Valproate Versus Ketorolac Versus Metoclopramide

Phase 4

Completed

Conditions: Acute Migraine

Interventions: Drug: Valproate
Drug: Ketorolac
Drug: Metoclopramide

Registration Number: NCT01267864

Lead Sponsor: Montefiore Medical Center

Brief Summary: This randomized study is testing 3 different intravenous medications to see which one is best for acute migraine. The three medications are metoclopramide, valproate, and ketorolac.

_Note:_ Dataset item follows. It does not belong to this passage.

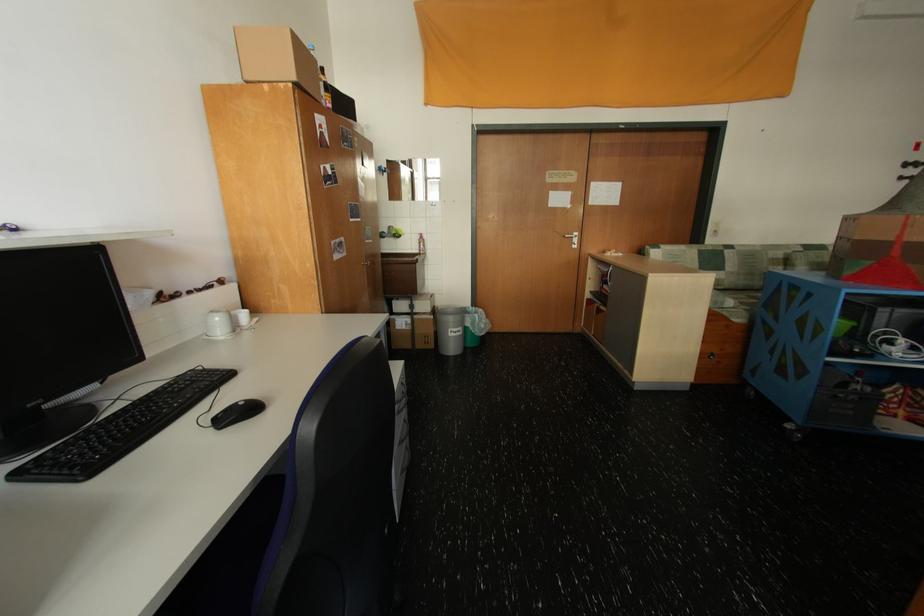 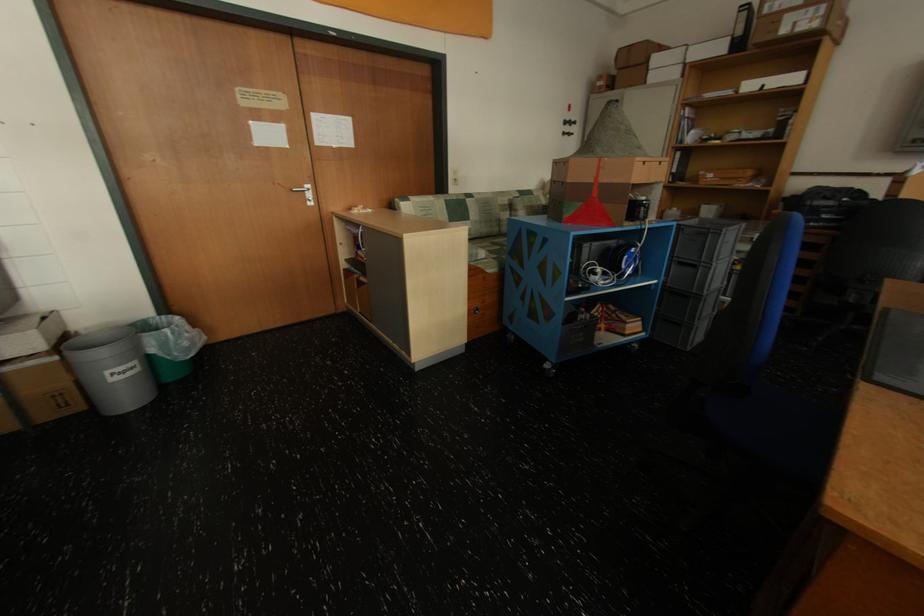 Find the pixel in the second image that matches pixel 468 330 in the first image.

(142, 363)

Detailed Description: One million patients present to US emergency departments (ED) annually for treatment of acute migraine headache. A variety of parenteral medications are used to treat acute migraine, but none offer rapid and complete headache relief without side effects. Preliminary studies have suggested that intravenous valproate, an anti-epileptic medication with established efficacy as a migraine preventive, may be useful for the treatment of acute migraine. We propose a randomized, comparative efficacy trial in which intravenous valproate is compared to two standard parenteral therapies for acute migraine. There will not be a placebo control. Included subjects will be adults 64 years and younger who meet International Headache Society criteria for acute migraine, who do not have clinical evidence of secondary (organic) headache, and who do not have allergy or contra-indication to the investigational medications. The investigational medications are 1gm of valproate, 10mg of metoclopramide, and 30mg of ketorolac. Patients will be approached for participation and randomized at the time of presentation to the ED. Pain will be assessed on an 11 point (0 to 10) verbal pain scale, validated for use in acute pain trials. Medication will be infused as a slow intravenous drip. The primary outcome will be an improvement in headache intensity one hour after initiation of the intravenous drip. Secondary outcomes include assessments of pain, functional disability, adverse events, and satisfaction with the investigational medication one, two and 24 hours after initiation of the intravenous drip. The primary analysis will use a Student's t-test for independent samples and involve three pair-wise comparisons. Using an alpha of .017 (to account for the three pairwise comparisons), a standard beta, and a validated minimum clinically significant difference on the verbal pain scale, we calculated the need for 330 subjects. An interim analysis will be conducted to determine lack of efficacy of valproate.

Recruitment & Eligibility

Status: COMPLETED

Sex: All

Target Recruitment: 330

Inclusion Criteria

IHS migraine without aura
IHS probable migraine (all migraine without arua criteria must be met except duration may be >72 hours or <4 hours)

Exclusion Criteria

Allergy or contra-indication to investigational medication

Study & Design

Study Type: INTERVENTIONAL

Study Design: PARALLEL

Arm && Interventions

Group	Intervention	Description
Valproate	Valproate	1gm IV
Ketorolac	Ketorolac	Ketorolac 30mg IV
Metoclopramide	Metoclopramide	Metoclopramide 10mg IVSS

Primary Outcome Measures

Name	Time	Method
Headache Pain Level on a 0-10 Verbal Scale	60 minutes after receipt of medication	Verbal Numerical Rating scale for pain. Absolute change from baseline. This is a 0-10 scale on which 0= no pain and 10= the worst pain imaginable.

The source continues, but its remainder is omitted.